Look at the entries below and restate word for word the lines from the first through the one that has "прав – Мартинович Ю.В.".

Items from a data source

%%

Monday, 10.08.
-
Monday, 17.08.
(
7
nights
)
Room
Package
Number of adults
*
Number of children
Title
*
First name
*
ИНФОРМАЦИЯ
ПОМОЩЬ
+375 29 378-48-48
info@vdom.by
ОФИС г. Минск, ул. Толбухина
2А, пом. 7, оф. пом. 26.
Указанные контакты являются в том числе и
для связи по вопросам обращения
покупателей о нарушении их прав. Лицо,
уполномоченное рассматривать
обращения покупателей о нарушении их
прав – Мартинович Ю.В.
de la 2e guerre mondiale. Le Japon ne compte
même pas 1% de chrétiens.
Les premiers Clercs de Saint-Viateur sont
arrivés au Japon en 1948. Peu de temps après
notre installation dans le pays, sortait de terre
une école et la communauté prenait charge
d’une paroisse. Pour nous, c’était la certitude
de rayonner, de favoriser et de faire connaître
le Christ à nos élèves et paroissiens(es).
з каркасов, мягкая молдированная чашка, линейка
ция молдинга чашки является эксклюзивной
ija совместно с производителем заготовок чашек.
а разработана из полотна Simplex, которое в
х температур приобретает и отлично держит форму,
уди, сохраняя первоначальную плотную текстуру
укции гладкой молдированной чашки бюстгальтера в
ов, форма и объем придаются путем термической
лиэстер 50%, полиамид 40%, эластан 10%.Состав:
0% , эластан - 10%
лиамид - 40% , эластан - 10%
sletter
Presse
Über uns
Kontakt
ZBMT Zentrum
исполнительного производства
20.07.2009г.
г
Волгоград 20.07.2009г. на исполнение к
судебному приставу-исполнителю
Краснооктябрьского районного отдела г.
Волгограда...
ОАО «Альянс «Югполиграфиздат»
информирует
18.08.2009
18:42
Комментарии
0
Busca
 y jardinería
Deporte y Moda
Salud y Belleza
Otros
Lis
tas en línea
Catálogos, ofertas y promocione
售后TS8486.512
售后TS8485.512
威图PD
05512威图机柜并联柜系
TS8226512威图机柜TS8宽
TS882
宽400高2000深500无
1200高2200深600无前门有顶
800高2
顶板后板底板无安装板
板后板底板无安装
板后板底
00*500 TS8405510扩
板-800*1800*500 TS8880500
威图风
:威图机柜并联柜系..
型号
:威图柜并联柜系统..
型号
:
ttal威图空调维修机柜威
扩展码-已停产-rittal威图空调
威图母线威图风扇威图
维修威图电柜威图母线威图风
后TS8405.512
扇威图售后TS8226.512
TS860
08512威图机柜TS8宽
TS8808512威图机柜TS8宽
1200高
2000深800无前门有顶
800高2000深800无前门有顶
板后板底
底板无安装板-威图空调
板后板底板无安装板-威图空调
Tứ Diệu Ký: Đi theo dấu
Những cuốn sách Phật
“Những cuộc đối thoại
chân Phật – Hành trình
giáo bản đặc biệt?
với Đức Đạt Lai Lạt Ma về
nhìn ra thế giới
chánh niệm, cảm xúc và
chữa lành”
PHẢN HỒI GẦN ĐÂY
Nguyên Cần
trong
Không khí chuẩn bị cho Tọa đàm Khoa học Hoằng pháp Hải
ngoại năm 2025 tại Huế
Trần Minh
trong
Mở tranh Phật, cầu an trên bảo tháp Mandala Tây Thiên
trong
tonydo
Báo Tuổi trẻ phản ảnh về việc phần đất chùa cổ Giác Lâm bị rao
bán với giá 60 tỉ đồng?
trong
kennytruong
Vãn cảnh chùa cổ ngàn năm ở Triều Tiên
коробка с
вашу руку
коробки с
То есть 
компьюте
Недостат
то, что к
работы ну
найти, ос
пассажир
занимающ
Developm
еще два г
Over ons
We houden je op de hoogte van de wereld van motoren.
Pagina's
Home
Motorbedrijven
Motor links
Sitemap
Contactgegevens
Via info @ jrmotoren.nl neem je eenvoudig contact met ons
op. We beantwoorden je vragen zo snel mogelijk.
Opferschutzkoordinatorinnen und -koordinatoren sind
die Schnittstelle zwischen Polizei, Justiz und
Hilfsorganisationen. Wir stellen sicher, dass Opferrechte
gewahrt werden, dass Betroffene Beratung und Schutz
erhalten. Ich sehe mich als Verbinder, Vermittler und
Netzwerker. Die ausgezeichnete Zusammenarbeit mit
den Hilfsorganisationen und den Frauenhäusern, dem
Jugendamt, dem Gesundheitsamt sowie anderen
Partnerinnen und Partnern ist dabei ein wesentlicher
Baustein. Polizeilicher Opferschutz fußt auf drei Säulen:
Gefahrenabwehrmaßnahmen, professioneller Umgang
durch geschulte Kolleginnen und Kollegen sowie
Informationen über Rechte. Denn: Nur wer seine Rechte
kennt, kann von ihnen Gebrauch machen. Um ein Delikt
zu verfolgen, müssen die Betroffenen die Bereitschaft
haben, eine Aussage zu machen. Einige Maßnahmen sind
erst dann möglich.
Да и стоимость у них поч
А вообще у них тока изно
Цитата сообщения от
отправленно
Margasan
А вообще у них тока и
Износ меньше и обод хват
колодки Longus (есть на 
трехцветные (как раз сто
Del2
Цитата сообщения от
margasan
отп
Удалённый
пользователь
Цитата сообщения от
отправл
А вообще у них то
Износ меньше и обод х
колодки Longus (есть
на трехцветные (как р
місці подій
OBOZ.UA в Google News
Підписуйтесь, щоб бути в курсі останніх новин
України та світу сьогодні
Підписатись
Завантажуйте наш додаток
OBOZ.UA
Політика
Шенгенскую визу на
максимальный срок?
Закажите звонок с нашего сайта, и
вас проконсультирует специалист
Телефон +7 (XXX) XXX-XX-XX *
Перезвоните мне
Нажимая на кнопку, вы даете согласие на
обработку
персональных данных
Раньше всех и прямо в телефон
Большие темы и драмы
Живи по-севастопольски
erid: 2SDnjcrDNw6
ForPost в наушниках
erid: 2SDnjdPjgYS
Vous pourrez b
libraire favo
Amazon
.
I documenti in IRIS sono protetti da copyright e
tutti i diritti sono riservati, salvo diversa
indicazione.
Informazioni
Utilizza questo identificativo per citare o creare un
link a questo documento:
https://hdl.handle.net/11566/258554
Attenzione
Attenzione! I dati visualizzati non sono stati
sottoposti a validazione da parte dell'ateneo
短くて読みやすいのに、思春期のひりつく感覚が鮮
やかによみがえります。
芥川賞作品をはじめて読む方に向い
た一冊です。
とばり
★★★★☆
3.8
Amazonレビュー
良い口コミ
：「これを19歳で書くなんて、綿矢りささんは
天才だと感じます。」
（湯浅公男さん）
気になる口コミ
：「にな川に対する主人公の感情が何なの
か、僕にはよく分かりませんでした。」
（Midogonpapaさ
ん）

%%

EXERCISE ANSWER:
Monday, 10.08.
-
Monday, 17.08.
(
7
nights
)
Room
Package
Number of adults
*
Number of children
Title
*
First name
*
ИНФОРМАЦИЯ
ПОМОЩЬ
+375 29 378-48-48
info@vdom.by
ОФИС г. Минск, ул. Толбухина
2А, пом. 7, оф. пом. 26.
Указанные контакты являются в том числе и
для связи по вопросам обращения
покупателей о нарушении их прав. Лицо,
уполномоченное рассматривать
обращения покупателей о нарушении их
прав – Мартинович Ю.В.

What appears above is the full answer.